*What you have to do*
Below are the entries; give again exactly the lines from the one mentioning "App Development With" through the one mentioning "mit denen Sie noch heute beginnen können.", inclusive.

--- Given data ---

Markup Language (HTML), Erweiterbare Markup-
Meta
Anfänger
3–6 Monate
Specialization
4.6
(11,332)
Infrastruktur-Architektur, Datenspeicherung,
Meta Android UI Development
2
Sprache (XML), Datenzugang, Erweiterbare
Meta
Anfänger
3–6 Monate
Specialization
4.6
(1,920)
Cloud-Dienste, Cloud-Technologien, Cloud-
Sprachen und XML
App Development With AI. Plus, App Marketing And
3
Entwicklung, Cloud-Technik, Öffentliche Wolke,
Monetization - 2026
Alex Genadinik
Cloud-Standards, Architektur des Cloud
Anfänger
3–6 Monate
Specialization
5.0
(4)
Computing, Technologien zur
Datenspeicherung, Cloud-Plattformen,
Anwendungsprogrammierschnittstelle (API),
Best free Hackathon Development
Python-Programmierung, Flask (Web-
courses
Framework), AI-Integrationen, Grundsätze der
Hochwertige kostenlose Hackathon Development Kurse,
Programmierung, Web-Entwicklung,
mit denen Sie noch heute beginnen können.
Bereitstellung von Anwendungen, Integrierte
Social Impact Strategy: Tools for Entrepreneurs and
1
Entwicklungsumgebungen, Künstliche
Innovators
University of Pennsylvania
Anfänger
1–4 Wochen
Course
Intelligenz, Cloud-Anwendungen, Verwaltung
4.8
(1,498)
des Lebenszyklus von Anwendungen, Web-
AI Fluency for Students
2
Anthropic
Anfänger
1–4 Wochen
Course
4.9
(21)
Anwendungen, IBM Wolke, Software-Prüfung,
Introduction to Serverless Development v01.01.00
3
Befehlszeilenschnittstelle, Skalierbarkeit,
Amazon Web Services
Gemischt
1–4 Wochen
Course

---
--- Given data ---

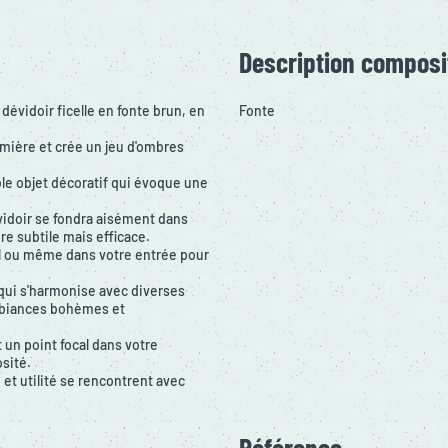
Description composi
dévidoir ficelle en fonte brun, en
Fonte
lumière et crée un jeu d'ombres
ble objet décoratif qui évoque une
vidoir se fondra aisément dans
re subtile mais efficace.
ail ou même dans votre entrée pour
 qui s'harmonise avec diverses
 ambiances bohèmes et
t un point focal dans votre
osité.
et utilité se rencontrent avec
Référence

---

*Solution for this exercise*
App Development With AI. Plus, App Marketing And
3
Entwicklung, Cloud-Technik, Öffentliche Wolke,
Monetization - 2026
Alex Genadinik
Cloud-Standards, Architektur des Cloud
Anfänger
3–6 Monate
Specialization
5.0
(4)
Computing, Technologien zur
Datenspeicherung, Cloud-Plattformen,
Anwendungsprogrammierschnittstelle (API),
Best free Hackathon Development
Python-Programmierung, Flask (Web-
courses
Framework), AI-Integrationen, Grundsätze der
Hochwertige kostenlose Hackathon Development Kurse,
Programmierung, Web-Entwicklung,
mit denen Sie noch heute beginnen können.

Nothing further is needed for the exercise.